The Chicagoan and Kansas Cityan received new full-length "Big Dome" lounges in 1954. After 1953, sleeping cars only operated between Kansas City and Dallas. They were removed from the trains later that decade. The Chicagoan became the Kansas City–Chicago connection for the eastbound northern section of the Grand Canyon on June 6, 1954. The Grand Canyon was rerouted away from Great Bend, Kansas on September 25, 1955. The Santa Fe began operating a –Great Bend–Newton round trip, trains 311/312, which connected with the Chicagoan and Kansas Cityan at Newton in both directions. The Chicagoan began making local stops east of Kansas City only for passengers coming from train 312.

On March 3, 1957, the Kansas Cityan was combined with the Chief from Chicago to Kansas City. The combined train began making local stops east of Kansas City only for passengers connecting to train 311. Around 1961, the Chicago Express and Texas Express were merged with the Chicagoan and Kansas Cityan, rather than operating separately. Trains 311/312 were cut back slightly to Kinsley in June 1964 and discontinued on June 13, 1965.
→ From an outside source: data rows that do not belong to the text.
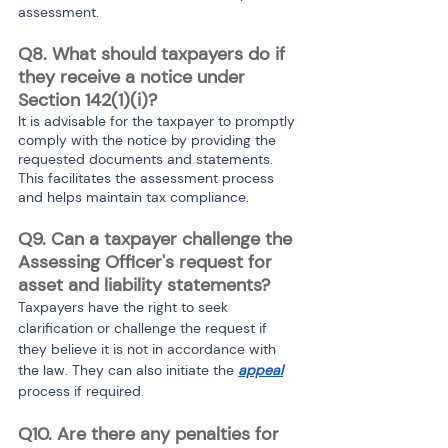
assessment.
Q8. What should taxpayers do if 
they receive a notice under 
Section 142(1)(i)?
It is advisable for the taxpayer to promptly 
comply with the notice by providing the 
requested documents and statements. 
This facilitates the assessment process 
and helps maintain tax compliance.
Q9. Can a taxpayer challenge the 
Assessing Officer's request for 
asset and liability statements?
Taxpayers have the right to seek 
clarification or challenge the request if 
they believe it is not in accordance with 
the law. They can also initiate the 
appeal
process if required.
Q10. Are there any penalties for 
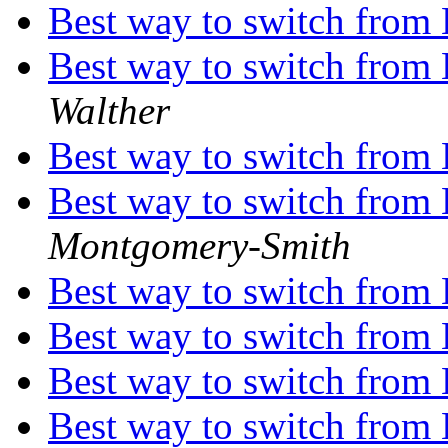
Best way to switch from
Best way to switch from
Walther
Best way to switch from
Best way to switch from
Montgomery-Smith
Best way to switch from
Best way to switch from
Best way to switch from
Best way to switch from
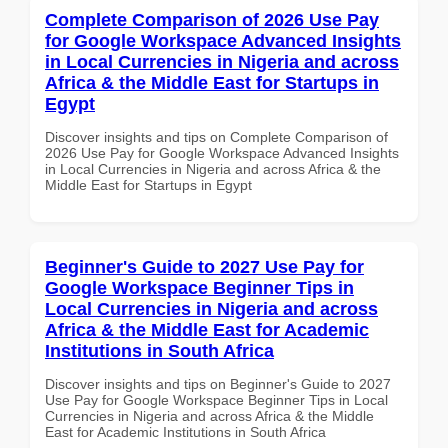
Complete Comparison of 2026 Use Pay
for Google Workspace Advanced Insights
in Local Currencies in Nigeria and across
Africa & the Middle East for Startups in
Egypt
Discover insights and tips on Complete Comparison of
2026 Use Pay for Google Workspace Advanced Insights
in Local Currencies in Nigeria and across Africa & the
Middle East for Startups in Egypt
Beginner's Guide to 2027 Use Pay for
Google Workspace Beginner Tips in
Local Currencies in Nigeria and across
Africa & the Middle East for Academic
Institutions in South Africa
Discover insights and tips on Beginner's Guide to 2027
Use Pay for Google Workspace Beginner Tips in Local
Currencies in Nigeria and across Africa & the Middle
East for Academic Institutions in South Africa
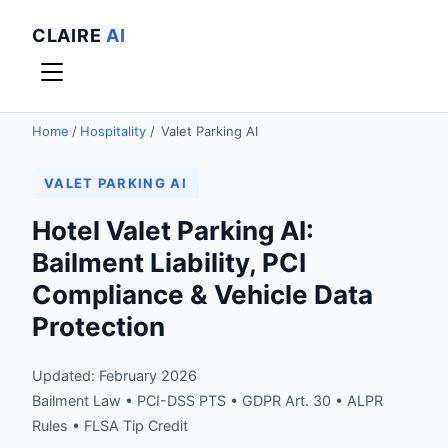
CLAIRE
AI
Home
/
Hospitality
/
Valet Parking AI
VALET PARKING AI
Hotel Valet Parking AI:
Bailment Liability, PCI
Compliance & Vehicle Data
Protection
Updated: February 2026
Bailment Law • PCI-DSS PTS • GDPR Art. 30 • ALPR
Rules • FLSA Tip Credit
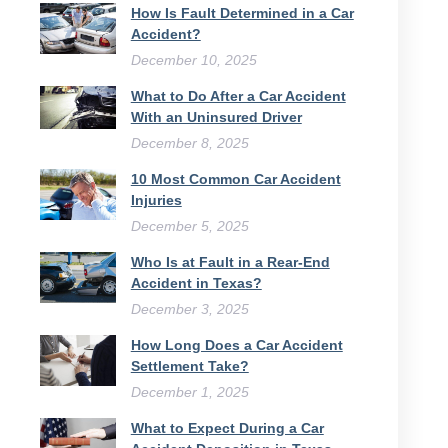
How Is Fault Determined in a Car
Accident?
December 10, 2025
What to Do After a Car Accident
With an Uninsured Driver​
December 8, 2025
10 Most Common Car Accident
Injuries
December 5, 2025
Who Is at Fault in a Rear-End
Accident in Texas?
December 3, 2025
How Long Does a Car Accident
Settlement Take?
December 1, 2025
What to Expect During a Car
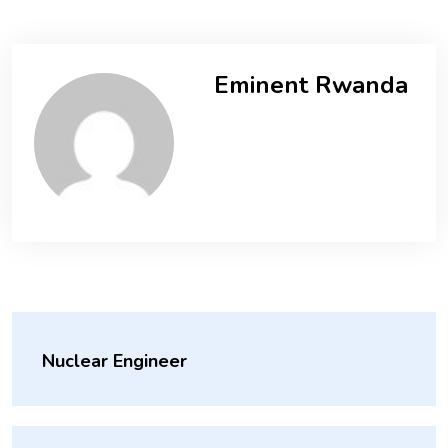
Eminent Rwanda
Nuclear Engineer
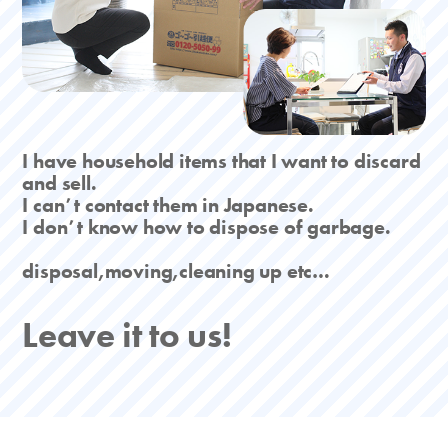
I have household items that I want to discard
and sell.
I canʼt contact them in Japanese.
I donʼt know how to dispose of garbage.
disposal,moving,cleaning up etc…
Leave it to us!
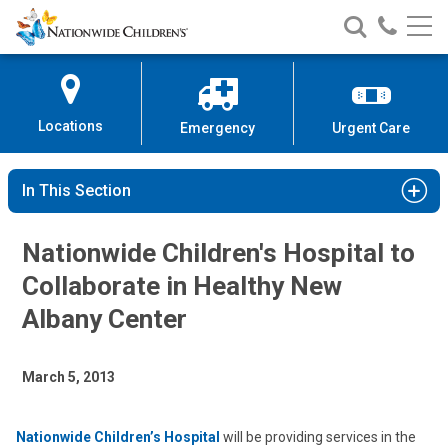
Nationwide
Search
Call
Skip
Nationwide
Nationw
Children’s
to
Children’s
Children
Hospital
Content
Locations
Emergency
Urgent Care
In This Section
Nationwide Children's Hospital to
Collaborate in Healthy New
Albany Center
March 5, 2013
Nationwide Children’s Hospital
will be providing services in the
In October 1967, the Santa Fe sought Interstate Commerce Commission (ICC) permission to discontinue most of its remaining passenger service due to the US Post Office ending rail transport of mail, which effectively subsidized many passenger trains. The Chicagoan, Kansas Cityan, Tulsan and Oil Flyer (another Tulsa–Kansas City train with Chicago connections) were among those proposed to be discontinued. Hearings for the Tulsa trains were held in January 1967. In hearings the next month regarding the Chicagoan and Kansas Cityan plus the Chicago-to-Kansas City Kansas City Chief, the railroad cited losses of $363,913 in 1966 for the three trains. The ICC granted permission in March to discontinue the Oil Flyer, but ordered the Tulsan kept for a year.
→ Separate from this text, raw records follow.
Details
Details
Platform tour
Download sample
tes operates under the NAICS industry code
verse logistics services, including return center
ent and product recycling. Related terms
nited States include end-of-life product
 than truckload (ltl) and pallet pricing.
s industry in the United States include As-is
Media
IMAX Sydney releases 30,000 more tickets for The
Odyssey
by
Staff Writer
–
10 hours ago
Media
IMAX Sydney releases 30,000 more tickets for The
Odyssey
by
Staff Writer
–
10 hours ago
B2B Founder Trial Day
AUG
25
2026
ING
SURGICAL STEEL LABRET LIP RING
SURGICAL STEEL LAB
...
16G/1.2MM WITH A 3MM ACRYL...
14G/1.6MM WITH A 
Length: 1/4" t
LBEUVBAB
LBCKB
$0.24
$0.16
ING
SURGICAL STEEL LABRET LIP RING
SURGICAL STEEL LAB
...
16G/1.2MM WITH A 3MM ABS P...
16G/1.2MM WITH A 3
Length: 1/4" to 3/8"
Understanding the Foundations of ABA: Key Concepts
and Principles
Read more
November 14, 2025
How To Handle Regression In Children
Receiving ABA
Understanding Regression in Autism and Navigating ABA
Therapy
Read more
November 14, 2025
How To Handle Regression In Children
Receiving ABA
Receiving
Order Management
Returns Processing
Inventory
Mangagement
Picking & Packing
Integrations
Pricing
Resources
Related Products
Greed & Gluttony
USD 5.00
Permission to discontinue the Chicagoan, Kansas Cityan, and Kansas City Chief was given on April 12. The final runs of the trains were on April 17–18, 1968, leaving only the Texas Chief on the Santa Fe's Chicago–Texas route. Because the trains were discontinued less than 30 days after the order, the ICC required alternate service to several cities. The Texas Chief was rerouted to serve and to fulfill this. The Tulsan continued to operate, with the Grand Canyon serving as its Chicago connection. When Amtrak took over intercity passenger service on May 1, 1971, the Texas Chief was retained, while the Tulsan was discontinued.